Francou B, Bouligand J, Voican A, Amazit L, Trabado S, Fagart J, Meduri G, Brailly-Tabard S, Chanson P, Lecomte P, Guiochon-Mantel A, Young J - PLoS ONE (2011)

Bottom Line: We found a statistically significant (p<0.0001) higher mean FSH/LH ratio in 11 nCHH patients with TAC3/TACR3 biallelic mutations than in 47 nCHH patients with either biallelic mutations in KISS1R, GNRHR, or with no identified mutations and than in 50 Kallmann patients with mutations in KAL1, FGFR1 or PROK2/PROKR2.Pulsatile GnRH administration increased alpha-subunit pulsatile frequency and reduced the FSH/LH ratio.The gonadotropin axis dysfunction associated with nCHH due to TAC3/TACR3 mutations is related to a low GnRH pulsatile frequency leading to a low frequency of alpha-subunit pulses and to an elevated FSH/LH ratio.
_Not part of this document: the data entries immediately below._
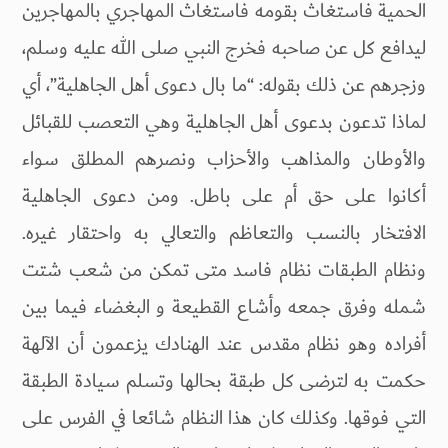
الحمية فاستغاث بقومه فاستغاث المهاجري بالمهاجرين
ليدافع كل عن صاحبه فخرج النبي صلى الله عليه وسلم،
وزجرهم عن ذلك بقوله: “ما بال دعوى أهل الجاهلية”، أي
لماذا تدعون بدعوى أهل الجاهلية وهي التعصب للقبائل
والأوطان والمذاهب والأحزاب ونصرهم المطلق سواء
أكانوا على حق أم على باطل. ومن دعوى الجاهلية
الافتخار بالنسب والتعاظم والتعالي به واحتقار غيره.
ونظام الطبقات نظام فاسد متى تمكن من شعب شتت
شمله وفرق جمعه وأشاع القطيعة و البغضاء فيما بين
أفراده وهو نظام مقدس عند الهنادك يزعمون أن الآلهة
حكمت به لترضى كل طبقة بحالها وتسلم سيادة الطبقة
التي فوقها. وكذلك كان هذا النظام شائعا في الفرس على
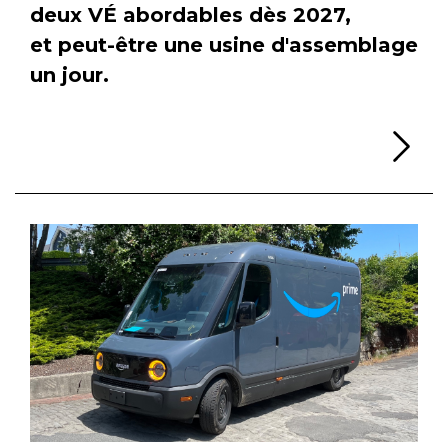
deux VÉ abordables dès 2027,
et peut-être une usine d'assemblage
un jour.
Li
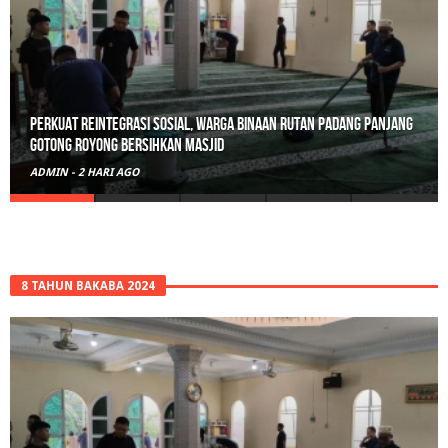
Perkuat Reintegrasi Sosial, Warga Binaan Rutan Padang Panjang
Gotong Royong Bersihkan Masjid
ADMIN
-
2 HARI AGO
8 TAHUN BAKABA 2024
View Article: PubMed Central - PubMed

Affiliation: Univ Paris-Sud, Faculté de Médecine Paris-Sud UMR-S693, Le Kremlin Bicêtre, France.

ABSTRACT

Context: TAC3/TACR3 mutations have been reported in normosmic congenital hypogonadotropic hypogonadism (nCHH) (OMIM #146110). In the absence of animal models, studies of human neuroendocrine phenotypes associated with neurokinin B and NK3R receptor dysfunction can help to decipher the pathophysiology of this signaling pathway.
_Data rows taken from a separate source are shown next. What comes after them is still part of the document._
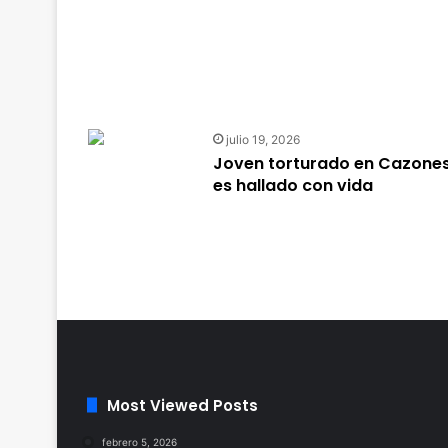
julio 19, 2026
Joven torturado en Cazone
es hallado con vida
Most Viewed Posts
febrero 5, 2026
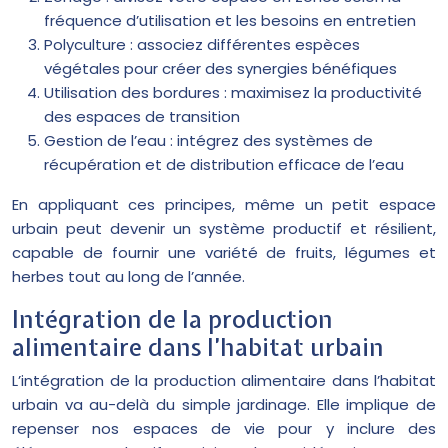
fréquence d’utilisation et les besoins en entretien
Polyculture : associez différentes espèces
végétales pour créer des synergies bénéfiques
Utilisation des bordures : maximisez la productivité
des espaces de transition
Gestion de l’eau : intégrez des systèmes de
récupération et de distribution efficace de l’eau
En appliquant ces principes, même un petit espace
urbain peut devenir un système productif et résilient,
capable de fournir une variété de fruits, légumes et
herbes tout au long de l’année.
Intégration de la production
alimentaire dans l’habitat urbain
L’intégration de la production alimentaire dans l’habitat
urbain va au-delà du simple jardinage. Elle implique de
repenser nos espaces de vie pour y inclure des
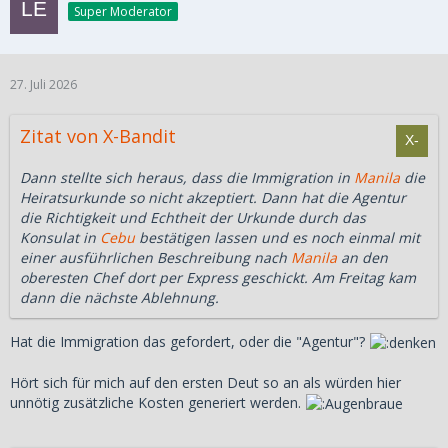
Super Moderator
27. Juli 2026
Zitat von X-Bandit
Dann stellte sich heraus, dass die Immigration in
Manila
die
Heiratsurkunde so nicht akzeptiert. Dann hat die Agentur
die Richtigkeit und Echtheit der Urkunde durch das
Konsulat in
Cebu
bestätigen lassen und es noch einmal mit
einer ausführlichen Beschreibung nach
Manila
an den
oberesten Chef dort per Express geschickt. Am Freitag kam
dann die nächste Ablehnung.
Hat die Immigration das gefordert, oder die "Agentur"?
Hört sich für mich auf den ersten Deut so an als würden hier
unnötig zusätzliche Kosten generiert werden.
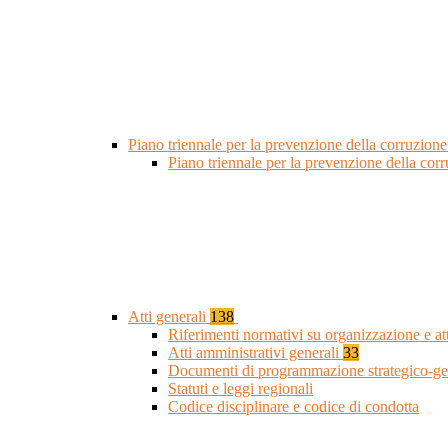
Piano triennale per la prevenzione della corruzione
Piano triennale per la prevenzione della cor
Atti generali
138
Riferimenti normativi su organizzazione e at
Atti amministrativi generali
33
Documenti di programmazione strategico-ge
Statuti e leggi regionali
Codice disciplinare e codice di condotta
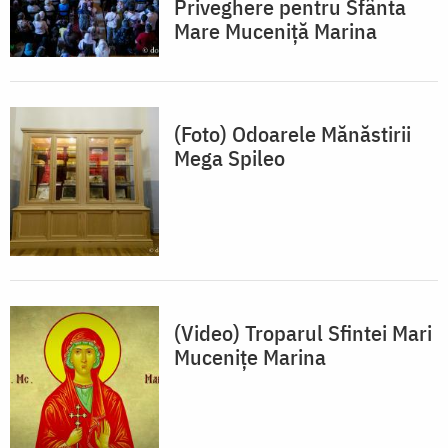
Priveghere pentru Sfânta
Mare Muceniță Marina
(Foto) Odoarele Mănăstirii
Mega Spileo
(Video) Troparul Sfintei Mari
Mucenițe Marina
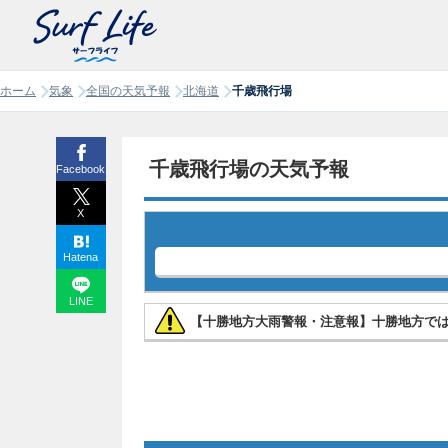
ホーム
気象
全国の天気予報
北海道
千歳飛行場
千歳飛行場の天気予報
Facebook
X
Hatena
LINE
【十勝地方大雨警報・注意報】十勝地方で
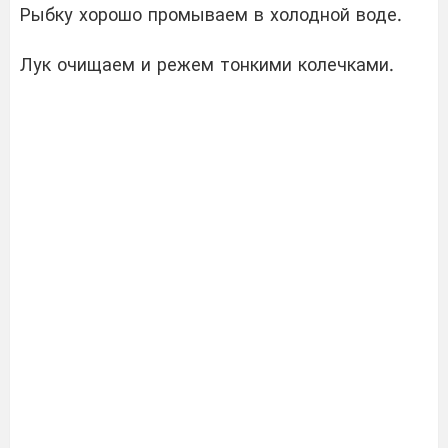
Рыбку хорошо промываем в холодной воде.
Лук очищаем и режем тонкими колечками.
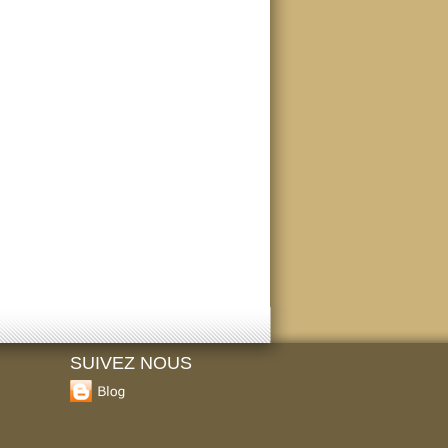
SUIVEZ NOUS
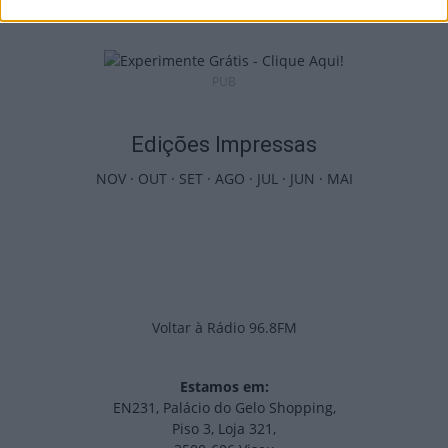
PUB
Edições Impressas
NOV
·
OUT
·
SET
·
AGO
·
JUL
·
JUN
·
MAI
Voltar à Rádio 96.8FM
Estamos em:
EN231, Palácio do Gelo Shopping,
Piso 3, Loja 321,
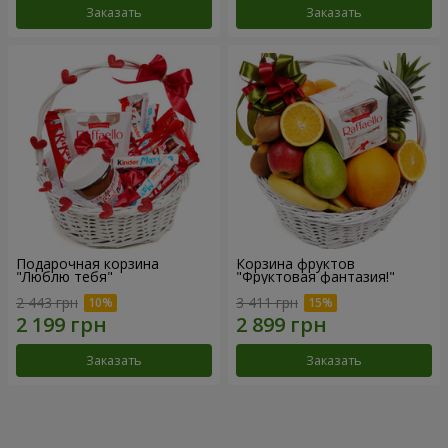
Заказать
Заказать
Подарочная корзина
Корзина фруктов
"Люблю тебя"
"Фруктовая фантазия!"
2 443 грн
3 411 грн
Заказать
Заказать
Objective: To evaluate the prevalence of TAC3/TACR3 mutations, characterize novel TACR3 mutations and to analyze neuroendocrine profiles in nCHH caused by deleterious TAC3/TACR3 biallelic mutations.
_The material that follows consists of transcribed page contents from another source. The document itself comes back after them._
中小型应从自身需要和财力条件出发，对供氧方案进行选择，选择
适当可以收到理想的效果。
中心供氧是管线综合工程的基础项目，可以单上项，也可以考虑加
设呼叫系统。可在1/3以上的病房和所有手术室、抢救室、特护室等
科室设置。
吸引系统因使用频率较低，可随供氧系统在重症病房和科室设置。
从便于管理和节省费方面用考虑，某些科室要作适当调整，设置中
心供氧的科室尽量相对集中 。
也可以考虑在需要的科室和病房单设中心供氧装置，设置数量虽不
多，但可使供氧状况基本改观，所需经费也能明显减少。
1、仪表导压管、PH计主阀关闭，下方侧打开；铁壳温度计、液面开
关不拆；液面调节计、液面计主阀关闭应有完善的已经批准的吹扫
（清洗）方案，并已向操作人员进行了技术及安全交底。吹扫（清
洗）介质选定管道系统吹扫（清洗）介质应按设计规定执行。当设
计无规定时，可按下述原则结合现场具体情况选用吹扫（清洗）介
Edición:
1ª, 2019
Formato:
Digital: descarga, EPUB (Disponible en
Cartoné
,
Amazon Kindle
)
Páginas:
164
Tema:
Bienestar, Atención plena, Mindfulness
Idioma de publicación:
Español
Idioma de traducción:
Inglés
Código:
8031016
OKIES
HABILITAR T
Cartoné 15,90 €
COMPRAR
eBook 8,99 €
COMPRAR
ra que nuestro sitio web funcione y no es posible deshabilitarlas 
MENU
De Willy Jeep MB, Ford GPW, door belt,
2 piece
Results: From a cohort of 352 CHH, we selected 173 nCHH patients and identified nine patients carrying TAC3 or TACR3 variants (5.2%). We describe here 7 of these TACR3 variants (1 frameshift and 2 nonsense deleterious mutations and 4 missense variants) found in 5 subjects. Modeling and functional studies of the latter demonstrated the deleterious consequence of one missense mutation (Tyr267Asn) probably caused by the misfolding of the mutated NK3R protein. We found a statistically significant (p<0.0001) higher mean FSH/LH ratio in 11 nCHH patients with TAC3/TACR3 biallelic mutations than in 47 nCHH patients with either biallelic mutations in KISS1R, GNRHR, or with no identified mutations and than in 50 Kallmann patients with mutations in KAL1, FGFR1 or PROK2/PROKR2. Three patients with TAC3/TACR3 biallelic mutations had an apulsatile LH profile but low-frequency alpha-subunit pulses. Pulsatile GnRH administration increased alpha-subunit pulsatile frequency and reduced the FSH/LH ratio.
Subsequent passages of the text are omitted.